Pepe Murcia

Personal information
- Full name: José Murcia González
- Date of birth: 3 December 1964 (age 61)
- Place of birth: Córdoba, Spain
- Position: Forward

Youth career
- 1977–1980: CD Alcázar
- 1980–1982: Zoco CF
- 1982–1984: Córdoba

Senior career*
- Years: Team / Apps / (Gls)
- 1984–1986: Egabrense
- 1986–1987: Jaén
- 1987–1988: Córdoba
- 1988: Valdepeñas / 3 / (0)
- 1988–1990: Córdoba / 2 / (0)
- 1990–1991: Plasencia
- 1991: Martos
- 1991–1992: Santaella

Managerial career
- 1992–1994: Alcázar (youth)
- 1994–1996: Séneca (youth)
- 1996–2000: Córdoba (youth)
- 2000–2001: Córdoba B
- 2001–2002: Córdoba
- 2002: Cartagena
- 2003–2006: Atlético Madrid B
- 2006: Atlético Madrid
- 2006–2007: Xerez
- 2007–2008: Castellón
- 2008–2009: Celta
- 2009: Albacete
- 2011: Salamanca
- 2011: Braşov
- 2014: Levski Sofia
- 2016–2017: Legirus Inter
- 2017–2020: Al Shahaniya
- 2021: Sfaxien
- 2021–2023: Muaither
- 2023–2024: Al-Wakrah

= José Murcia =

Spanish football manager (born 1964)

José 'Pepe' Murcia González (born 3 December 1964) is a Spanish former footballer who played as a forward, currently a manager.

==Career==
Born in Córdoba, Andalusia, Murcia never played in higher than Segunda División B, and retired in 1992 at the age of only 27 due to injury. He coached several local youth teams in his early years, including Córdoba CF. After a successful spell with the reserves (two consecutive promotions all the way to Tercera División), he was one of four managers for the main squad in the 2001–02 season, achieving four wins, two draws and two losses during his eight games in charge as they eventually retained their Segunda División status.

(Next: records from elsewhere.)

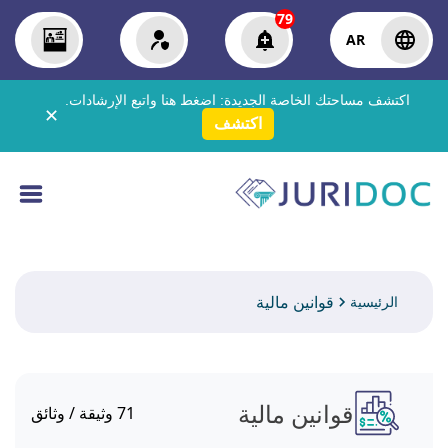
79
AR
اكتشف مساحتك الخاصة الجديدة:
اضغط هنا
واتبع الإرشادات.
✕
اكتشف
قوانين مالية
الرئيسية
قوانين مالية
71
وثيقة / وثائق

Murcia then plied his trade in the third division, leading Atlético Madrid's B team to the league championship in his first year, albeit with no playoff promotion. On 9 January 2006, following a 0–0 La Liga home draw against Valencia CF, he was appointed the Colchoneros first team's manager, replacing the dismissed Carlos Bianchi; they ranked 12th at that time, going on to finish the campaign in tenth position.

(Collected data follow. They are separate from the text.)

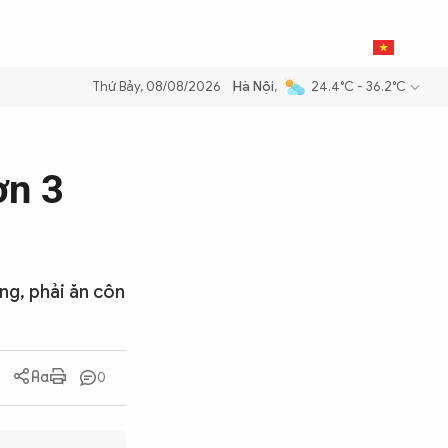
0
THỂ THAO
BẠN ĐỌC & CAND
VI
Thứ Bảy, 08/08/2026
Hà Nội
,
24.4°C - 36.2°C
ng dầu để đảm bảo an ninh năng lượng quốc gia
Thực hiện Nghị quyết
ơn 3
ng, phải ăn côn
0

Murcia spent the following four years in the second tier with as many clubs, not managing to finish one single season but with none of the teams eventually losing their league status. On 30 November 2009, after a 2–3 home defeat to CD Numancia, he was fired at Albacete Balompié due to negative results, with the Castilla–La Mancha side in 16th position at that time– eventually ending 15th.

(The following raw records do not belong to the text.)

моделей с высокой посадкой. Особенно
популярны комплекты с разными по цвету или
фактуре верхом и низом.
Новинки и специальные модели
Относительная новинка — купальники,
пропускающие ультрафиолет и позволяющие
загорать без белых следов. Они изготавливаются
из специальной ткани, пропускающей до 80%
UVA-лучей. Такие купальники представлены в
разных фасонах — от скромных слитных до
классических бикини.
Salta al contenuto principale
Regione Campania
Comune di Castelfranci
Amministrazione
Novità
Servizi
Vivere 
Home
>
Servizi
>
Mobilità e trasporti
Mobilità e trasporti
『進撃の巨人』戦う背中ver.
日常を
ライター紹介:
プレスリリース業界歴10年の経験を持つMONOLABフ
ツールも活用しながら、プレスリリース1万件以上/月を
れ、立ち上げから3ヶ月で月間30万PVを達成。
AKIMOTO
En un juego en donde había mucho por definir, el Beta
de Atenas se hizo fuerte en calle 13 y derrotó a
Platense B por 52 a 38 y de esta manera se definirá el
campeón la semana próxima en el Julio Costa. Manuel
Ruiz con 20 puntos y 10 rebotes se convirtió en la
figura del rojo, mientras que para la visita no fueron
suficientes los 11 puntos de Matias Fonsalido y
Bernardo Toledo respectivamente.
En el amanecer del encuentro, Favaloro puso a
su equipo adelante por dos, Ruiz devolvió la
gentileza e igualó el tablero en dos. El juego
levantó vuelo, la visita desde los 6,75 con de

On 9 August 2011, Murcia signed a two-year contract with Romania's FC Brașov, but resigned at the Liga I club after three matches due to family reasons. In June 2014, after nearly three years out of football, he was appointed at PFC Levski Sofia in Bulgaria.

Murcia was sacked on 4 August 2014, due to poor results. In November 2016, whilst working out on his own, the FC Legirus Inter manager suffered a heart attack, slipping into a coma but eventually recovering.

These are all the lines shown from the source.